Thoughts by Richard Bleil
Today was kind of interesting (“today” as of the day of writing this post, a few days before it is actually published). I had a photography session with a professional photographer. I asked him if he had any tricks that he could use to make me look better, so he put the lens cap back on the camera before starting.
These photos were arranged by and for the use of a dating service that I just joined. Through the many lonely years of my life, I believe I’ve tried just about every method possible for finding a partner, and the best luck I had was my ex-wife, which means my luck has been worse than none at all. I mean, like expecting to win the lottery and ending up arrested and deported from the planet Earth kind of bad. I’ve tried meeting women on my own, being fixed up, online dating sites, newspaper personals, digging up cemeteries to create my own (hence my ex-wife), converting prostitutes, just about everything that you can imagine. Which begs the question, why, for the love of God, do I keep trying at all?

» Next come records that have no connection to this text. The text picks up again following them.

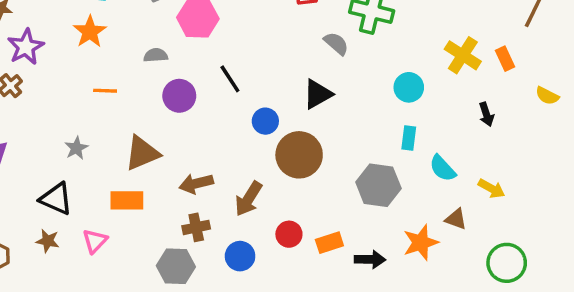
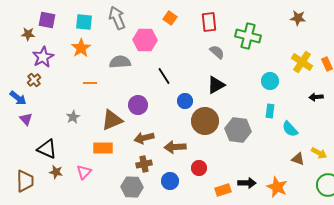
gray semicircle: (336, 43) -> (217, 52), moved
gray semicircle: (156, 55) -> (120, 62), size x1.5
purple circle: (179, 96) -> (138, 105), moved
black arrow: (486, 114) -> (316, 97), turned 104
gray hexagon: (378, 185) -> (238, 130), moved
yellow arrow: (491, 189) -> (319, 153), moved
black triangle: (56, 199) -> (47, 149), moved
brown arrow: (248, 199) -> (175, 147), turned 55
orange rectangle: (329, 243) -> (223, 190), moved
orange star: (421, 243) -> (277, 187), moved, turned -30

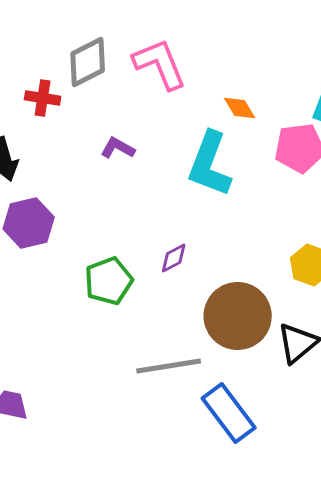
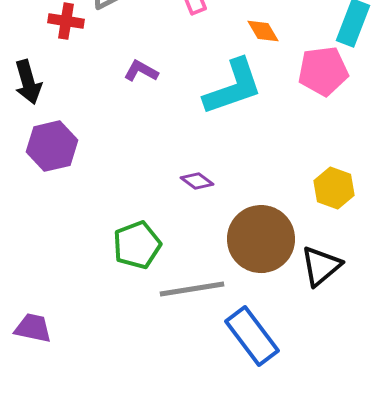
cyan L-shape: (210, 164) -> (233, 87), turned -130
purple diamond: (174, 258) -> (197, 181), turned 64
green pentagon: (109, 281) -> (137, 245), moved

I wish I could answer that. I guess that it’s just not in my nature to give up. All in all, I don’t think I’m a horrible guy, although I am atypical. I’m old, but I have a full head of hair, I’m of average build (no beer gut; not drinking beer helps with that), I don’t drink, I don’t smoke, and I don’t do drugs (which might be part of the problem; without having these typical bad habits I’ve often wondered if women feel somehow pressured to avoid the same things). I try hard to be responsive to the needs of my partner, don’t cheat, am highly romantic and kinky in the bedroom. I love kink. So, what’s the deal?
My grandfather had no problem. He dated a woman forty years his junior when he was in his seventies. Yeah, that’s not me. In his seventies, my grandfather dated a woman about forty years younger than he was. The family was furious about this, believing that she was stealing money from his cash drawer, but the way I figured it, it was his money and he should be able to spend it on what makes him happy. But that’s just me.

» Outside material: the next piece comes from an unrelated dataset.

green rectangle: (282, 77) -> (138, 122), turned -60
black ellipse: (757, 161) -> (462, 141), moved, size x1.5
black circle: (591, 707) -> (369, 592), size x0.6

Belonging to a service like this, they’re very non-committal. They promise no certain minimum of dates, no guarantee of how the dates will go and of course no guarantee of a match. It’s like being fixed up on blind dates and paying a ton of money for it. I hope it’s not like my friend in high school who fixed me up with one of his girlfriend’s friend. They were very kind about it. They told me just to be myself. Except, don’t wear the clothes I usually wear. And don’t tell any jokes. And be anybody other than me.
This service hires a photographer to take a half dozen or so photographs. They won’t allow you to send your own photos. I’m guessing when they did, the male members kept sending in too many pictures of their male members. Their argument is that by taking the photos, they know the photos are of the client and not somebody else.
The next step is to meet with my case manager. Just like a parole officer. It will be a remote meeting, and all I know about her is that she has the same name as my ex-wife. No, that’s a joke, but with my luck neither would it really surprise me.
Still I have yet to answer why I’m even trying. I wish I had a good answer for you, but here are a couple of possibilities. First, and foremost, I think I’m still just trying, desperately, to keep moving forward. This weekend I sold my motorcycle, which was a difficult failure and step backwards, so maybe this is just my way of trying something to keep the forward momentum. I’m still trying to close on my house, but that seems unlikely to occur before Thanksgiving (just a few days away now). I hoped for that because I have furniture being delivered shortly thereafter, but now I’m thinking I might need to delay those deliveries. Second, it’s a way of meeting people in the area. I’m still a stranger in a strange land, so maybe this is a way to meet people and explore the area. It’s not a great way to meet people; if I continue my streak of luck in this kind of arena, I probably won’t make any lasting friendships, but I’ll get out and about. Maybe that’s enough.